2007       

GYMNASIUM  EX  MICHELUCCI FOUNDRY

 

a school gymnasium in the former Michelucci foundry - Pistoia

national competition

1st  Place.

 

 

project start date

2007

promoter

Province of Pistoia          

location

Pistoia  - historical downtown – former fonderie Michelucci, Italy

architects

Marco Meozzi - Massimo Lastrucci - Pietro Conti ,  Architectsand Mario Ciatti , Engineer

structure

Mario Ciatti, Engineer

rendering

Carlos Gutavo  Loggia

cost

2,700,000 euros

web

http://europaconcorsi.com/authors/71223-Marco-Meozzi

 

                                                                                                                                                                                                                           

In 2007 the Province of Pistoia launched a national competition to make a gymnasium in the city center, in the area where the Michelucci foundry used to stand. The new building was to serve the Istituto Filippo Pacini secondary school which is located nearby.

Once it ceased its activity in 1976, the foundry had remained stratified in the city's memory as a piece of industrial archaeology; its architectural parts were joined by overgrown vegetation, which also exalted the pathos of the place's memory.

The very narrow area available, the great urban concentration around it, the space's monolithic volume: all these elements influenced our choice to make a building partially buried underground. We decided to use steel as a way of speeding up construction and creating less disturbance during the course of realization.

The project recalls the pre-existing building's morphology, dense with history, signs, and stratifications that havew sedimented over time and indeed, have almost crystallized.

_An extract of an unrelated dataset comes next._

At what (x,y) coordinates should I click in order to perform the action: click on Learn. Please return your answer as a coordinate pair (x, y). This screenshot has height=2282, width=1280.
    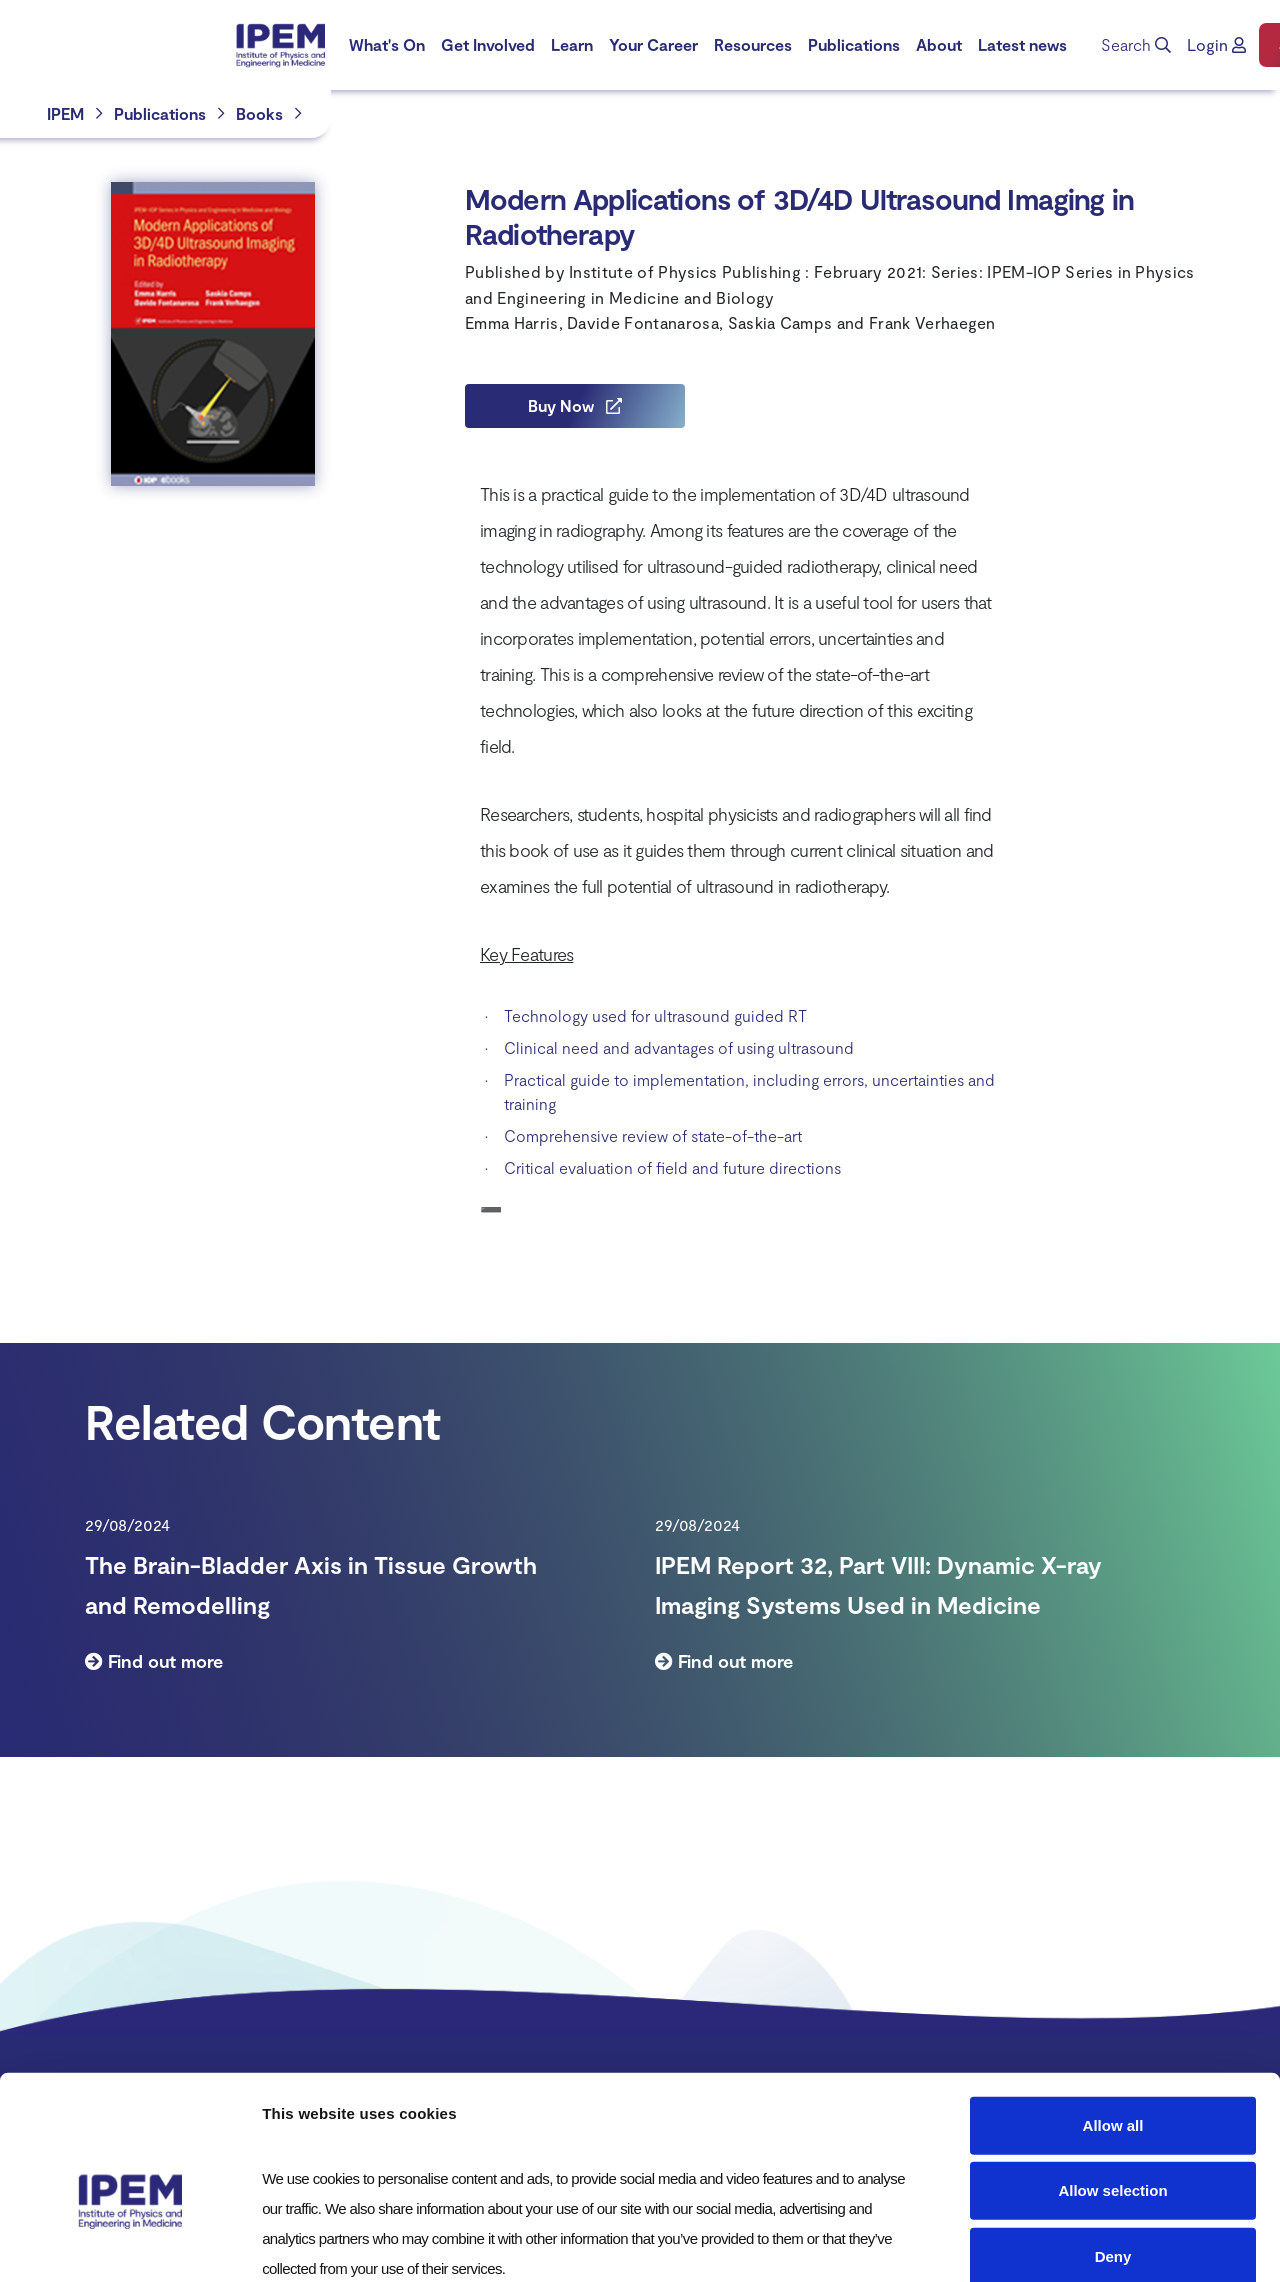     Looking at the image, I should click on (572, 44).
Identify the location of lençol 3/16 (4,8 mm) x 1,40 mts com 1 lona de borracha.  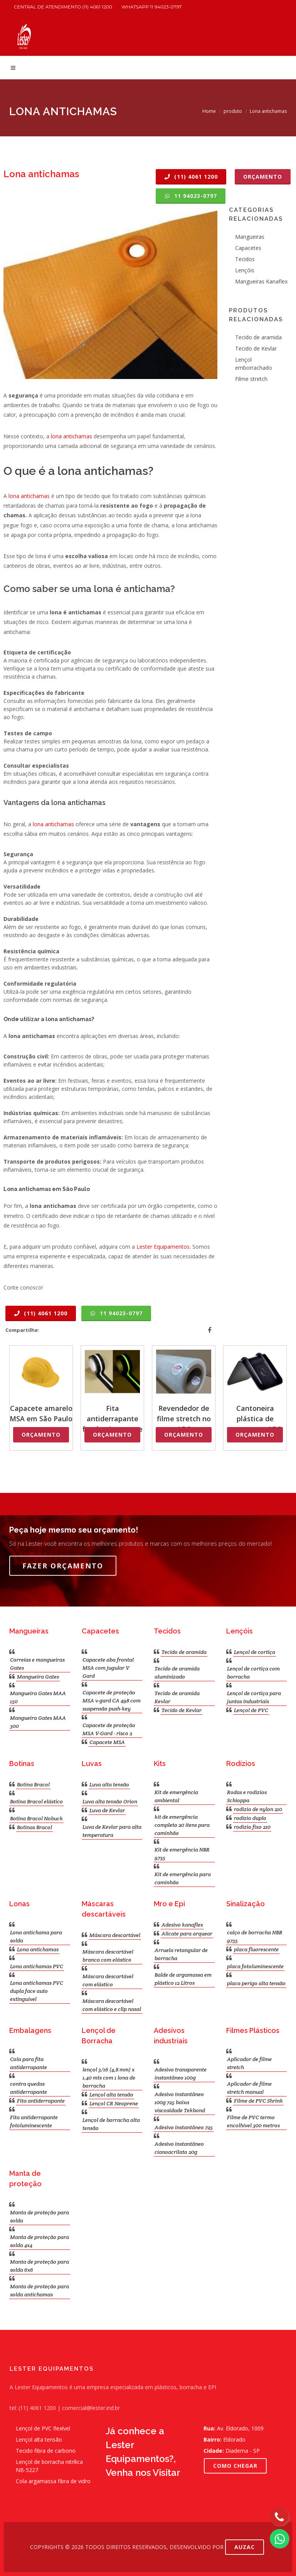 (108, 2077).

It was, therefore, necessary to keep those signs (the large central shed, the smoke stack, the brick tower, the historical wall flanking via dell’Anguillara) and to make them more explicit.

Seeking compatibility with the competitions requirements for spaces and functions, the project sought to emphasize the idea of the recovery of open and of green spaces.

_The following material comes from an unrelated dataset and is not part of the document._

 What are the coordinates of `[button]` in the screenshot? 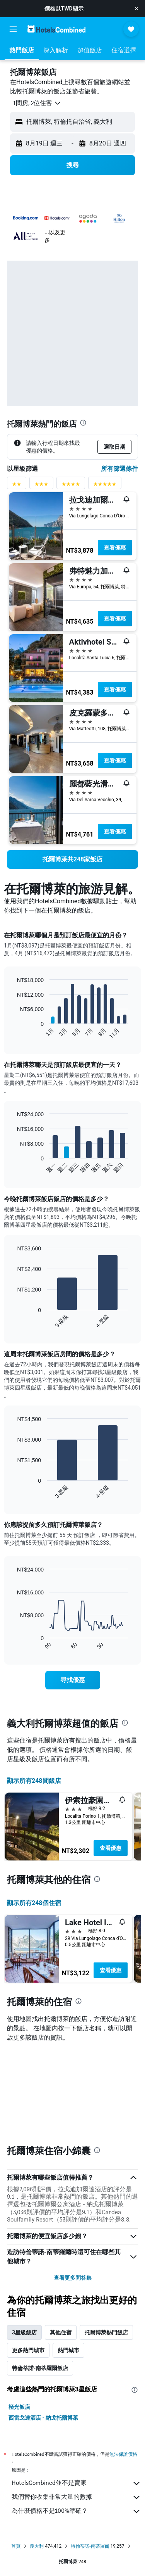 It's located at (136, 8).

In this sense we felt it was right to operate not by adding spaces but by subtraction.

By covering the activity space with a green roof, a sort of vertical shift of the terrain is achieved. 

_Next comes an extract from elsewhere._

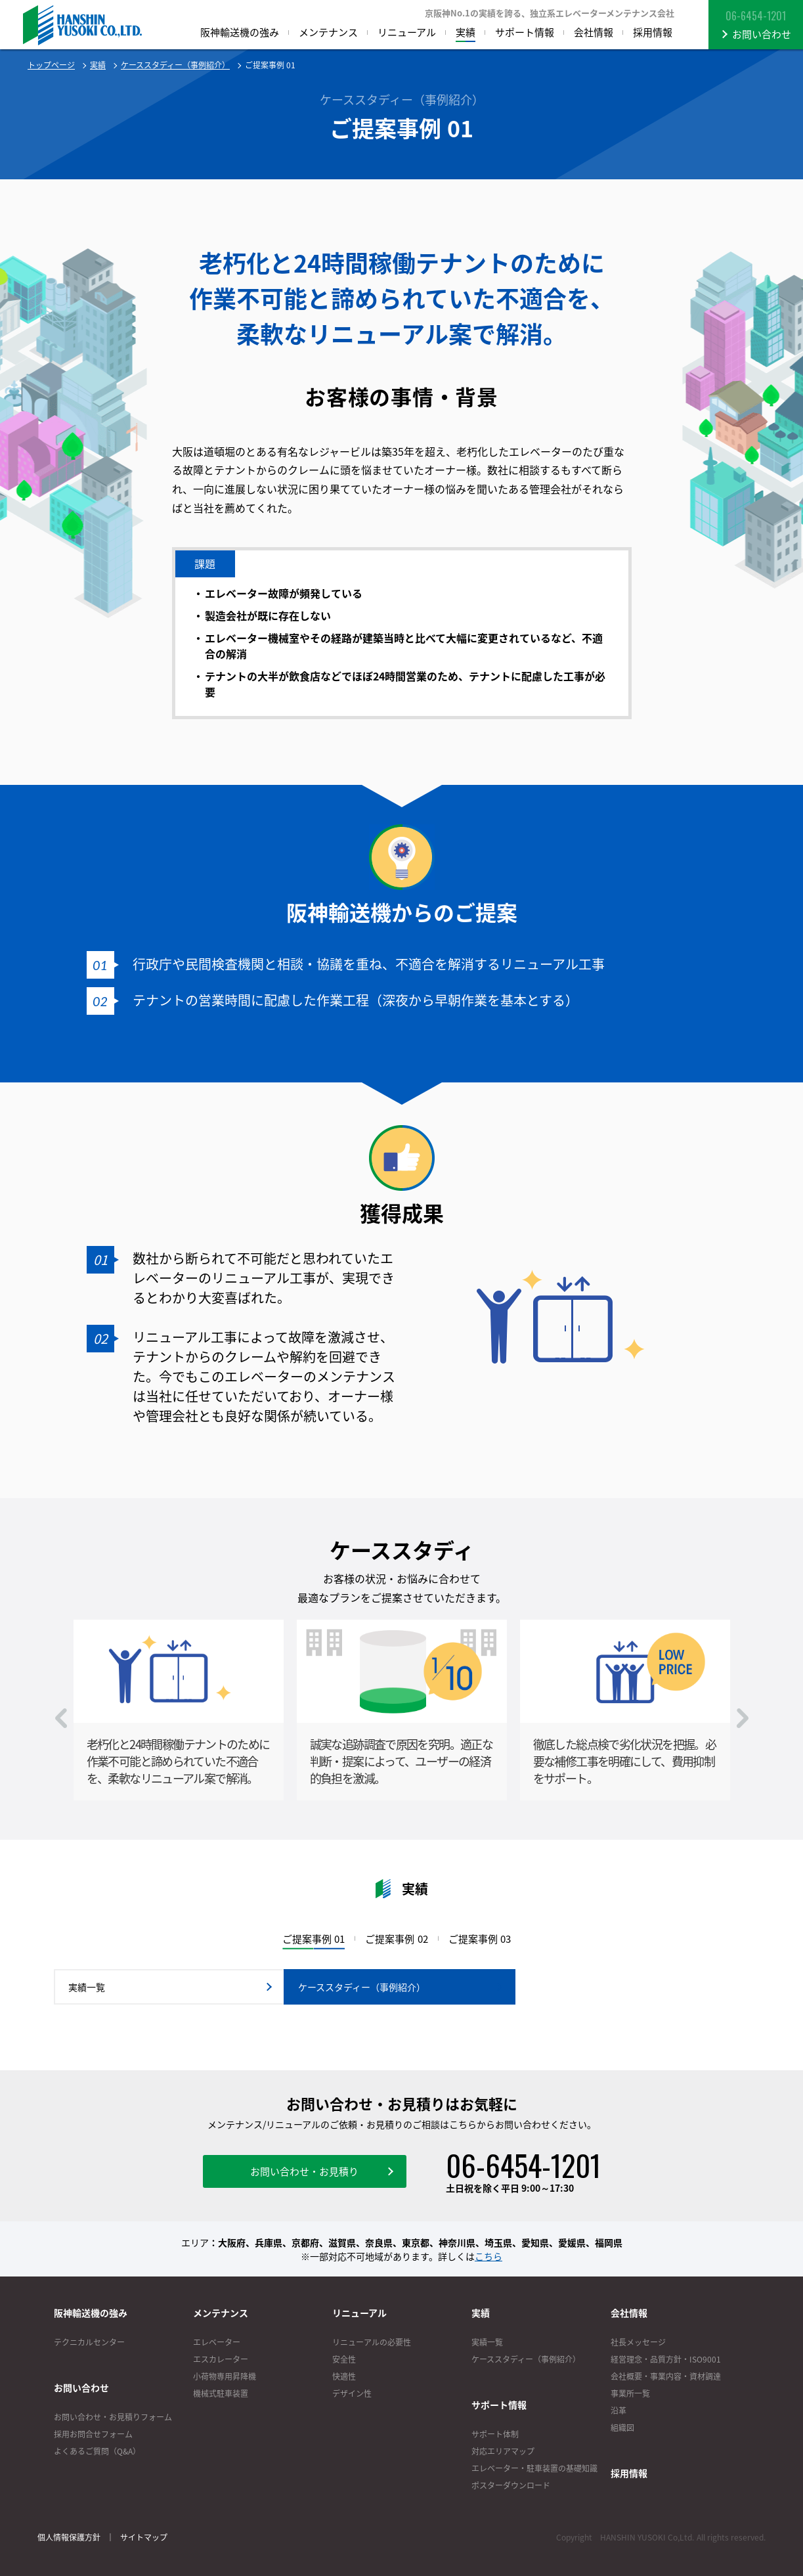 This screenshot has width=803, height=2576. I want to click on 個人情報保護方針, so click(68, 2537).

Virtually extruding space is bordered by continuous glassed-in surfaces which allow the passage of light, thus illuminating the undergound indoor spaces.

Public activity such as the extrascholastic events  held in the small gymnasium and the 'space of memory' (dealing with the foundry's period of production), located in the brick tower, will take place, instead, above ground and in the spaces just off the garden area under examination.

Primary activity space will be made of a frame structure in corten steel treated against passive oxydation: thus a sense of the pathos of the original factory's industrial archeology will be emphasized.